▸ **Data listing**:

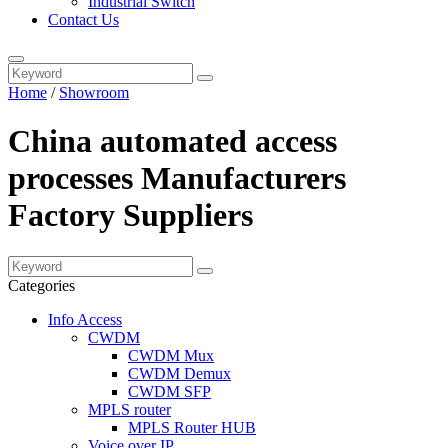
Industrial Switch
Contact Us
Home
/
Showroom
China automated access
processes Manufacturers
Factory Suppliers
Categories
Info Access
CWDM
CWDM Mux
CWDM Demux
CWDM SFP
MPLS router
MPLS Router HUB
Voice over IP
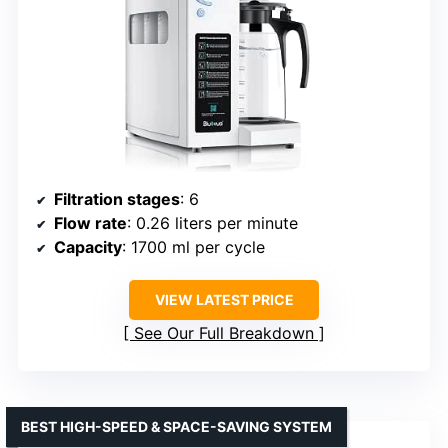
Filtration stages
: 6
Flow rate
: 0.26 liters per minute
Capacity
: 1700 ml per cycle
VIEW LATEST PRICE
See Our Full Breakdown
BEST HIGH-SPEED & SPACE-SAVING SYSTEM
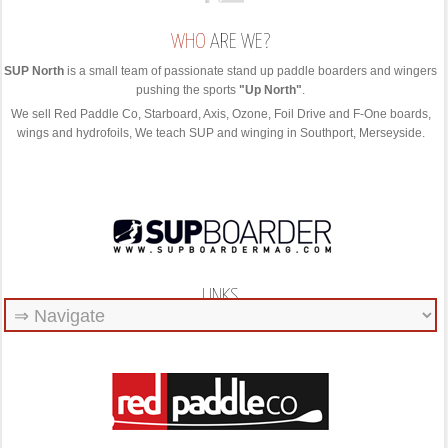
WHO
ARE WE?
SUP North
is a small team of passionate stand up paddle boarders and wingers
pushing the sports
"Up North"
.
We sell Red Paddle Co, Starboard, Axis, Ozone, Foil Drive and F-One boards,
wings and hydrofoils, We teach SUP and winging in Southport, Merseyside.
LINKS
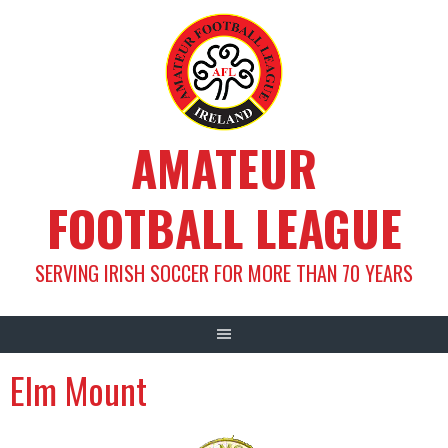
Skip
to
content
AMATEUR
FOOTBALL LEAGUE
SERVING IRISH SOCCER FOR MORE THAN 70 YEARS
Elm Mount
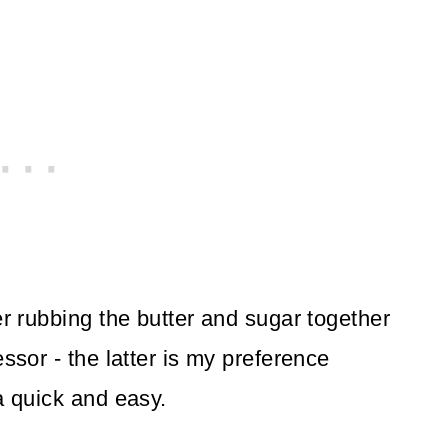
er rubbing the butter and sugar together
ssor - the latter is my preference
a quick and easy.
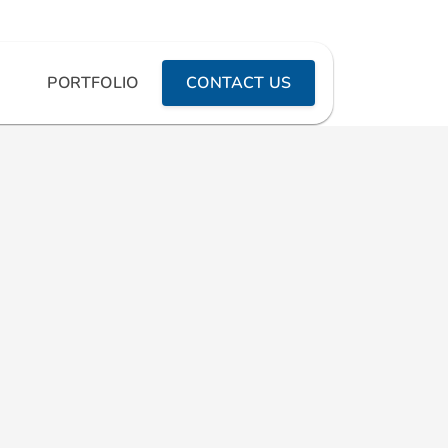
PORTFOLIO
CONTACT US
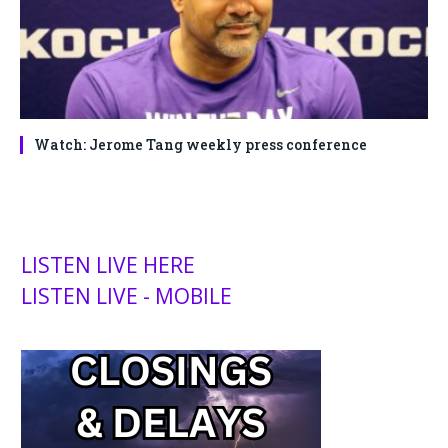
Watch: Jerome Tang weekly press conference
LISTEN LIVE HERE
LISTEN LIVE - MOBILE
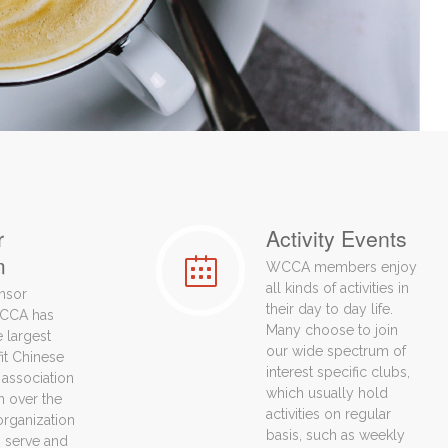
r
Activity Events
m
WCCA members enjoy
all kinds of activities in
nsor
their day to day life.
CCA has
Many choose to join
 largest
our wide spectrum of
fit Chinese
interest specific clubs,
association
which usually hold
n over the
activities on regular
organization
basis, such as weekly
to serve and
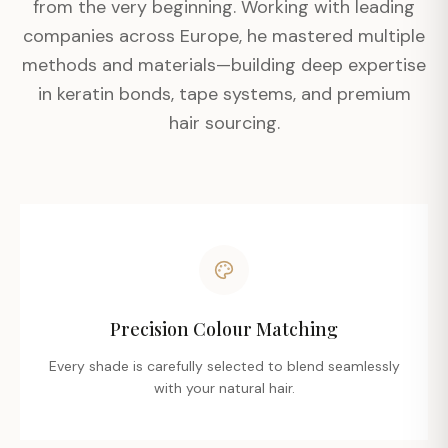
from the very beginning. Working with leading
companies across Europe, he mastered multiple
methods and materials—building deep expertise
in keratin bonds, tape systems, and premium
hair sourcing.
Precision Colour Matching
Every shade is carefully selected to blend seamlessly
with your natural hair.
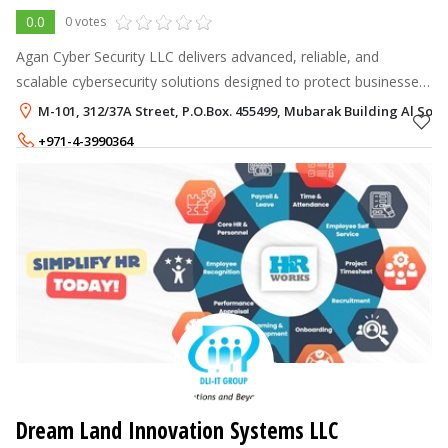
0.0
0 votes
Agan Cyber Security LLC delivers advanced, reliable, and
scalable cybersecurity solutions designed to protect businesses
from evolving digital threats. We specialize in SOC services,
M-101, 312/37A Street, P.O.Box. 455499, Mubarak Building Al Sou
SIEM, vulnerabili
+971-4-3990364
+971-54-7593089
Dream Land Innovation Systems LLC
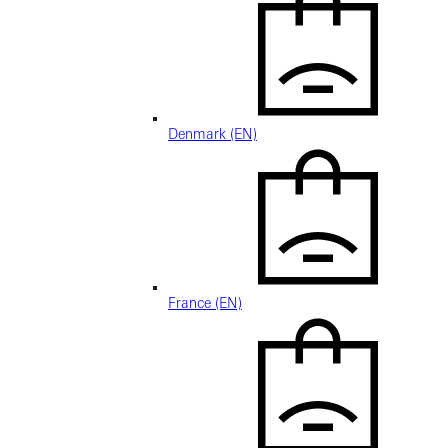
Denmark (EN)
France (EN)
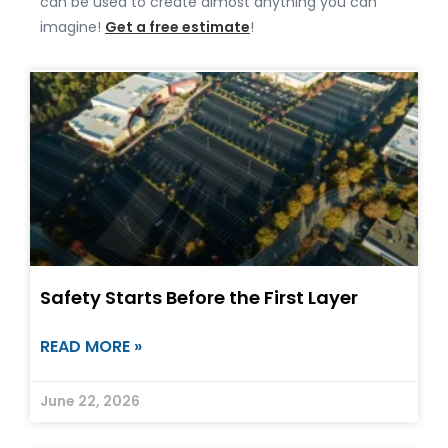
can be used to create almost anything you can
imagine!
Get a free estimate
!
Safety Starts Before the First Layer
READ MORE »
June 22, 2026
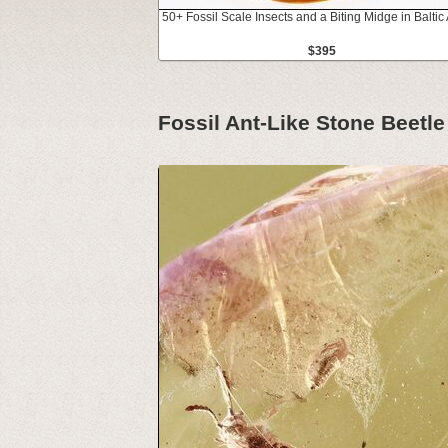
50+ Fossil Scale Insects and a Biting Midge in Balti
$395
Fossil Ant-Like Stone Beetl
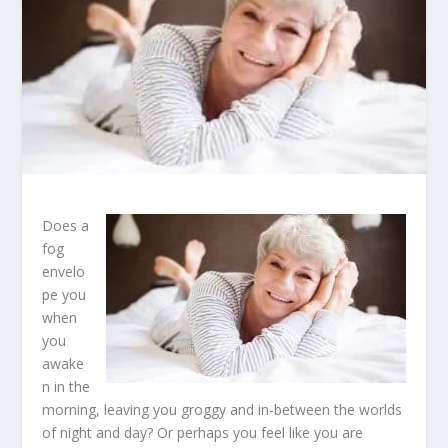
Does a
fog
envelo
pe you
when
you
awake
n in the
morning, leaving you groggy and in-between the worlds
of night and day? Or perhaps you feel like you are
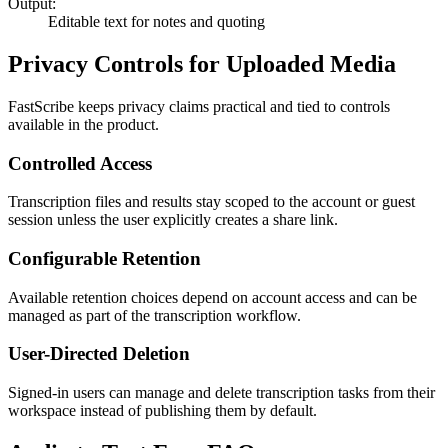
Output:
Editable text for notes and quoting
Privacy Controls for Uploaded Media
FastScribe keeps privacy claims practical and tied to controls
available in the product.
Controlled Access
Transcription files and results stay scoped to the account or guest
session unless the user explicitly creates a share link.
Configurable Retention
Available retention choices depend on account access and can be
managed as part of the transcription workflow.
User-Directed Deletion
Signed-in users can manage and delete transcription tasks from their
workspace instead of publishing them by default.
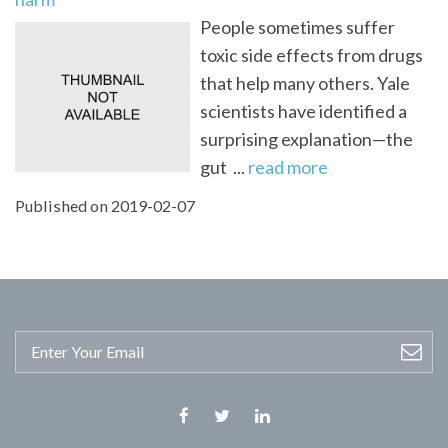
People sometimes suffer
toxic side effects from drugs
that help many others. Yale
scientists have identified a
surprising explanation—the
gut ...
read more
Published on 2019-02-07
Facebook
Twitter
Linkedin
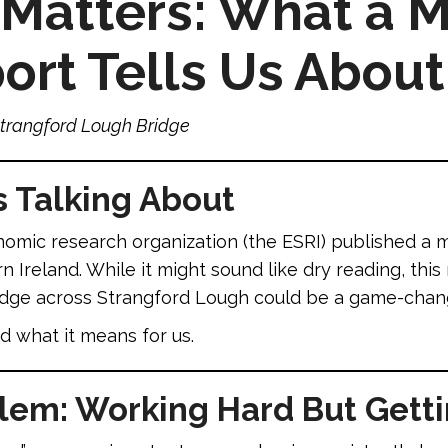
Matters: What a M
rt Tells Us About
trangford Lough Bridge
s Talking About
onomic research organization (the ESRI) published a
Ireland. While it might sound like dry reading, this 
idge across Strangford Lough could be a game-change
 what it means for us.
blem: Working Hard But Gett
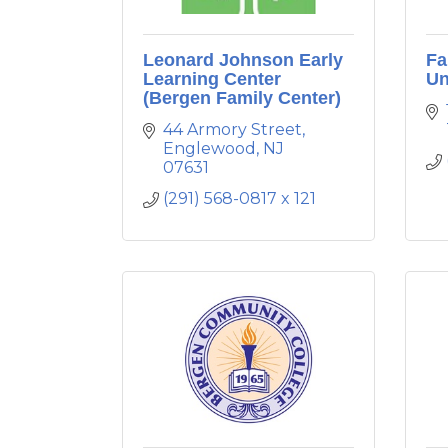
Leonard Johnson Early
Fa
Learning Center
Un
(Bergen Family Center)
44 Armory Street
Englewood
NJ
07631
(291) 568-0817 x 121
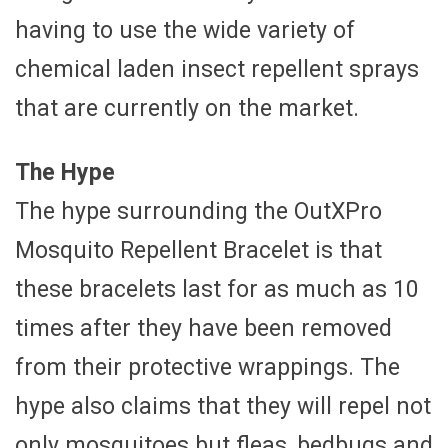
having to use the wide variety of
chemical laden insect repellent sprays
that are currently on the market.
The Hype
The hype surrounding the OutXPro
Mosquito Repellent Bracelet is that
these bracelets last for as much as 10
times after they have been removed
from their protective wrappings. The
hype also claims that they will repel not
only mosquitoes but fleas, bedbugs and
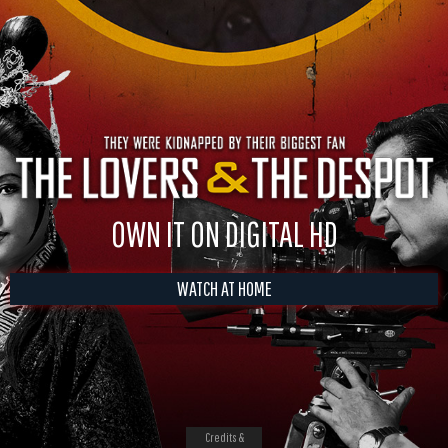
OWN IT ON DIGITAL HD
WATCH AT HOME
Credits &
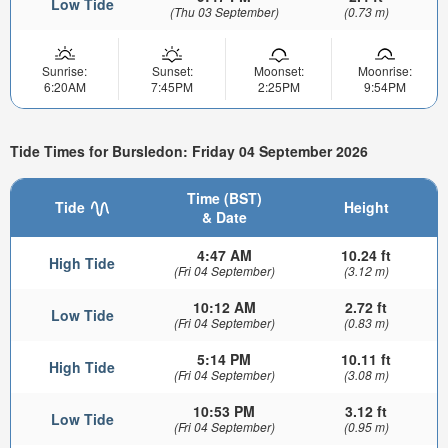
Low Tide
(Thu 03 September)
(0.73 m)
Sunrise:
Sunset:
Moonset:
Moonrise:
6:20AM
7:45PM
2:25PM
9:54PM
Tide Times for Bursledon: Friday 04 September 2026
Time (BST)
Tide
Height
& Date
4:47 AM
10.24 ft
High Tide
(Fri 04 September)
(3.12 m)
10:12 AM
2.72 ft
Low Tide
(Fri 04 September)
(0.83 m)
5:14 PM
10.11 ft
High Tide
(Fri 04 September)
(3.08 m)
10:53 PM
3.12 ft
Low Tide
(Fri 04 September)
(0.95 m)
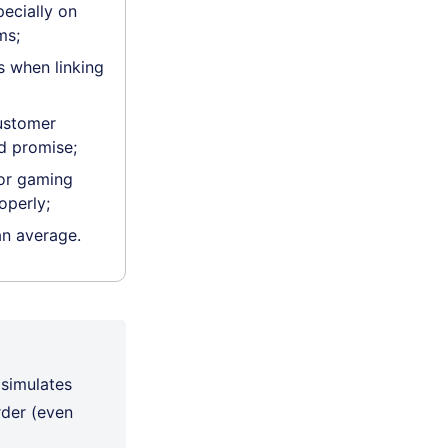
pecially on
ms;
 when linking
ustomer
d promise;
for gaming
operly;
an average.
 simulates
rder (even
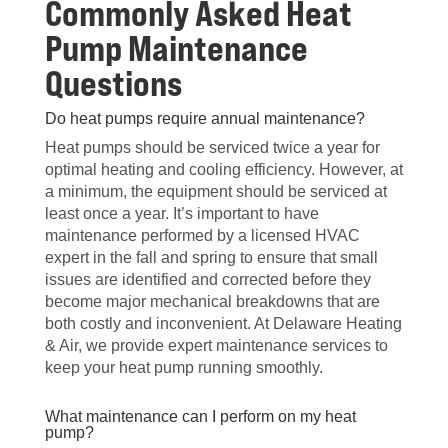
Commonly Asked Heat
Pump Maintenance
Questions
Do heat pumps require annual maintenance?
Heat pumps should be serviced twice a year for
optimal heating and cooling efficiency. However, at
a minimum, the equipment should be serviced at
least once a year. It’s important to have
maintenance performed by a licensed HVAC
expert in the fall and spring to ensure that small
issues are identified and corrected before they
become major mechanical breakdowns that are
both costly and inconvenient. At Delaware Heating
& Air, we provide expert maintenance services to
keep your heat pump running smoothly.
What maintenance can I perform on my heat
pump?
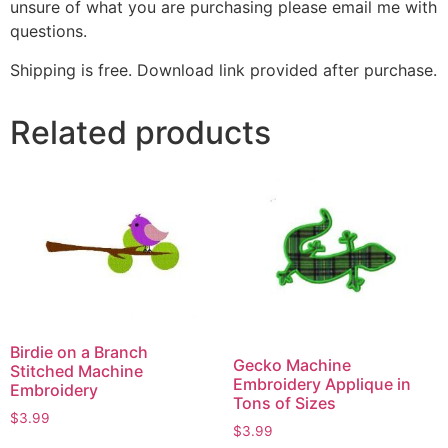
unsure of what you are purchasing please email me with
questions.
Shipping is free. Download link provided after purchase.
Related products
Birdie on a Branch
Gecko Machine
Stitched Machine
Embroidery Applique in
Embroidery
Tons of Sizes
$
3.99
$
3.99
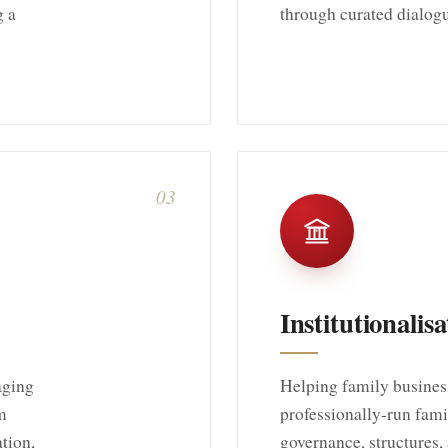
g a
through curated dialog
03
Institutionalisa
aging
Helping family business
m
professionally-run famil
ation,
governance, structures, 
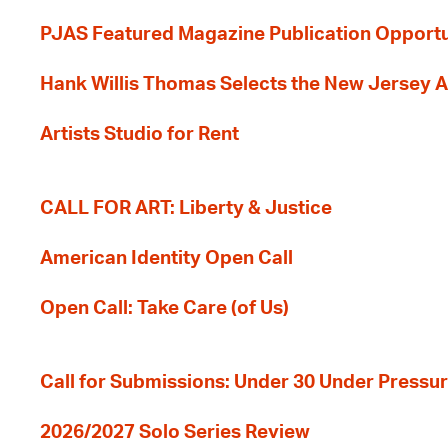
PJAS Featured Magazine Publication Opportu
Hank Willis Thomas Selects the New Jersey A
Artists Studio for Rent
CALL FOR ART: Liberty & Justice
American Identity Open Call
Open Call: Take Care (of Us)
Call for Submissions: Under 30 Under Pressu
2026/2027 Solo Series Review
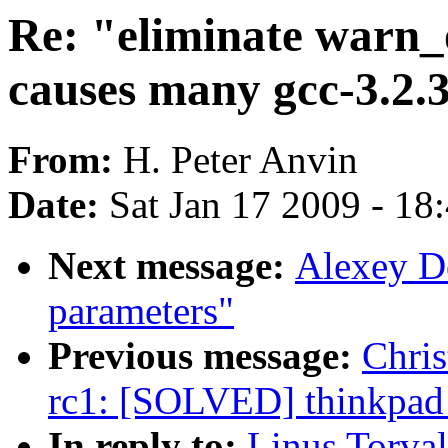
Re: "eliminate warn
causes many gcc-3.2.
From:
H. Peter Anvin
Date:
Sat Jan 17 2009 - 18
Next message:
Alexey D
parameters"
Previous message:
Chris
rc1: [SOLVED] thinkpad
In reply to:
Linus Torval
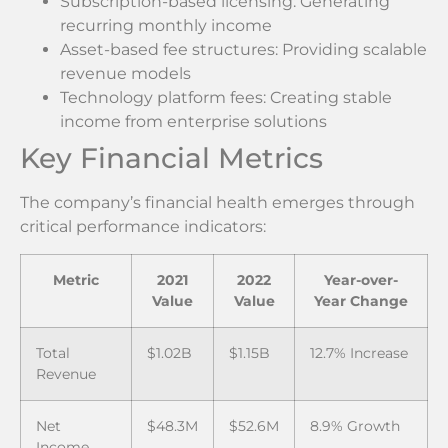
Subscription-based licensing: Generating
recurring monthly income
Asset-based fee structures: Providing scalable
revenue models
Technology platform fees: Creating stable
income from enterprise solutions
Key Financial Metrics
The company’s financial health emerges through
critical performance indicators:
Metric
2021
2022
Year-over-
Value
Value
Year Change
Total
$1.02B
$1.15B
12.7% Increase
Revenue
Net
$48.3M
$52.6M
8.9% Growth
Income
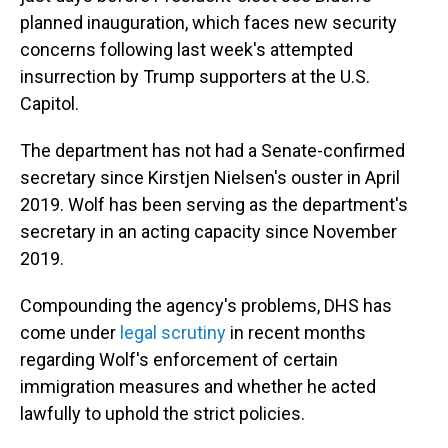
planned inauguration, which faces new security
concerns following last week's attempted
insurrection by Trump supporters at the U.S.
Capitol.
The department has not had a Senate-confirmed
secretary since Kirstjen Nielsen's ouster in April
2019. Wolf has been serving as the department's
secretary in an acting capacity since November
2019.
Compounding the agency's problems, DHS has
come under
legal scrutiny
in recent months
regarding Wolf's enforcement of certain
immigration measures and whether he acted
lawfully to uphold the strict policies.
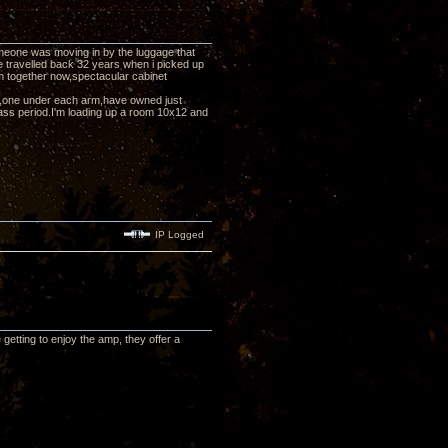
eone was moving in by the luggage that
e travelled back 32 years when i picked up
them together now,spectacular cabinet
pp's,one under each arm,have owned just
ass period.I'm loading up a room 10x12 and
IP Logged
etting to enjoy the amp, they offer a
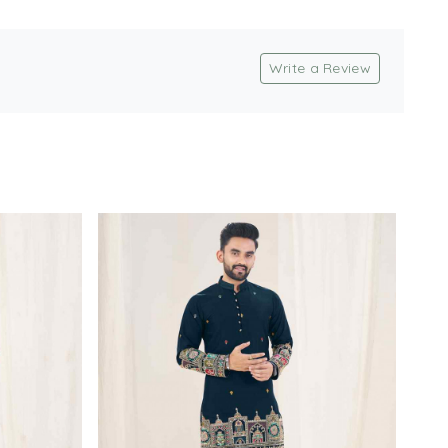
Write a Review
Loading...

▸ **What the exercise asks**:
Give the number of lines in the listing above that contain "based", and nothing else.

▸ **Task solution**:
2